Automating Baseline Profile end-to-end on CI
Sagar Viradiya on 2023-12-25
Automating Baseline Profile end-to-end on CI
Baseline profile allows you to pre-package a list of classes and methods with APK that are required during launch or in the critical user journey (Core flow of your app). Before the baseline profile, this list either had to be generated on the device by analyzing a few app launches or sourced from Play Store if other devices already figured out this list and uploaded it to Play Store. This list of classes and methods is then pre-compiled to machine code so that during app launch and critical user journey this code is ready to execute by CPU thereby making the entire flow faster.
Further reading of this blog requires context on the baseline profile and unfortunately, this is out of the scope for this blog. To start with I would recommend this talk from the Android Dev Summit to get some context on the baseline profile and then continue here.
The problem at hand
Through this blog, I want to stress upon the automation part of the baseline profile. As you make changes in the code you need to update the profile so that it can include new classes and methods required either during launch or during critical user journey.
Keeping the profile up to date is only half of the problem. You need to make sure the profile is working as expected. For that, you need to run macro-benchmark tests to verify profile is reducing launch time.
We will explore possible solutions to the above problems, so let’s get started without further ado!
Automating profile generation
With baseline profile gradle plugin you can easily update profile as this plugin does the heavy lifting of building the required test APKs, running tests on the device, and copying the generated profile to the correct directory after test completes. Due to the scope of this blog, I won’t go into details about plugin setup. You would need a test module setup and plugin setup within the test module.
Assuming your plugin setup is correct, the CI setup is fairly simple. We will focus on GitHub action as our CI platform. Converting setup for other CI platforms shouldn’t be difficult.
Here is the workflow that will update the profile on every pull request. After a successful run, the workflow should update PR with the modified profile.
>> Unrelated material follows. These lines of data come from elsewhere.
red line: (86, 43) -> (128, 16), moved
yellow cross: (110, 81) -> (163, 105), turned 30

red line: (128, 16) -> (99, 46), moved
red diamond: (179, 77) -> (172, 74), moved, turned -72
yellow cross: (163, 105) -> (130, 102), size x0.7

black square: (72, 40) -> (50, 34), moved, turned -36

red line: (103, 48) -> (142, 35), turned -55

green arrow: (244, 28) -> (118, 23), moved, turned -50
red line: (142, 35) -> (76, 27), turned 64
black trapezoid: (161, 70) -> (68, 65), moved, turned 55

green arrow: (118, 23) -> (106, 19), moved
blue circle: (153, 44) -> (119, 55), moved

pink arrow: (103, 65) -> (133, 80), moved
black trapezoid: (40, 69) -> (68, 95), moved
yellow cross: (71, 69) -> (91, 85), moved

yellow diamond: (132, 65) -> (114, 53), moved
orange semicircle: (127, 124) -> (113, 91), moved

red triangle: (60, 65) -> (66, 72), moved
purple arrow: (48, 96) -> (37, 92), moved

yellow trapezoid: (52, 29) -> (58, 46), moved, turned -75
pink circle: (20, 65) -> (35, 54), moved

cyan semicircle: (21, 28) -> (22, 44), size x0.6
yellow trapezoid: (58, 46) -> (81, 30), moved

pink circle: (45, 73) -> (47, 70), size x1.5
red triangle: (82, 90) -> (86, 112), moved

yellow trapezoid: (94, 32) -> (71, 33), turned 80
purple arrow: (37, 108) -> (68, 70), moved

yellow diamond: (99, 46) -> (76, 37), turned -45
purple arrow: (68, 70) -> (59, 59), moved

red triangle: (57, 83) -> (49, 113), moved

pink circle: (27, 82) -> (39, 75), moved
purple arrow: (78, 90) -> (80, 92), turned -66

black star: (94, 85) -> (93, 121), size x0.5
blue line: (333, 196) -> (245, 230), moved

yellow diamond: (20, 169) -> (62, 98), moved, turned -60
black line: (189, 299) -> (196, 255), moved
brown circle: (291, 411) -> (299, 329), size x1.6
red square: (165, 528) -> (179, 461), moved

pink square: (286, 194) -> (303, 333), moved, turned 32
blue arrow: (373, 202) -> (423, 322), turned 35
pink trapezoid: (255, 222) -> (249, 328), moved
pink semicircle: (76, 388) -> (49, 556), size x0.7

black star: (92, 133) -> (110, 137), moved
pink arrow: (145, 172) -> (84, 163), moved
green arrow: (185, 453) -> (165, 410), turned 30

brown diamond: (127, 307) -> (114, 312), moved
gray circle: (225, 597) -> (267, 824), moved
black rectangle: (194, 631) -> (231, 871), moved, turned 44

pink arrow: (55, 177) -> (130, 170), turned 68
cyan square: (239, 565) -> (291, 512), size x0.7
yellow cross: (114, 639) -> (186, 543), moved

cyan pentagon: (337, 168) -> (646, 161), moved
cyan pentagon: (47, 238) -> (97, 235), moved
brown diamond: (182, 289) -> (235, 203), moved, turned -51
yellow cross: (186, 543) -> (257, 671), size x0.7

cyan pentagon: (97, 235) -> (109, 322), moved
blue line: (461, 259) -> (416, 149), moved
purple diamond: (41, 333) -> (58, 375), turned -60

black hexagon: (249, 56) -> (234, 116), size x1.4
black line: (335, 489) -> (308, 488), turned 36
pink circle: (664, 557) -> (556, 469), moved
name: Generate Baseline Profile on: pull_request jobs: build-benchmark-apks: name: Generate baseline profile runs-on: macos-latest timeout-minutes: 20 steps: - name: Checkout uses: actions/checkout@v3 - name: Validate Gradle Wrapper uses: gradle/wrapper-validation-action@v1 - name: Set up JDK 17 uses: actions/setup-java@v3 with: distribution: 'zulu' java-version: 17 - name: Install GMD image for baseline profile generation run: yes | "$ANDROID_HOME"/cmdline-tools/latest/bin/sdkmanager "system-images;android-33;aosp_atd;x86_64" - name: Accept Android licenses run: yes | "$ANDROID_HOME"/cmdline-tools/latest/bin/sdkmanager --licenses || true - name: Generate profile run: ./gradlew :sample:generateBaselineProfile -Pandroid.testoptions.manageddevices.emulator.gpu="swiftshader_indirect"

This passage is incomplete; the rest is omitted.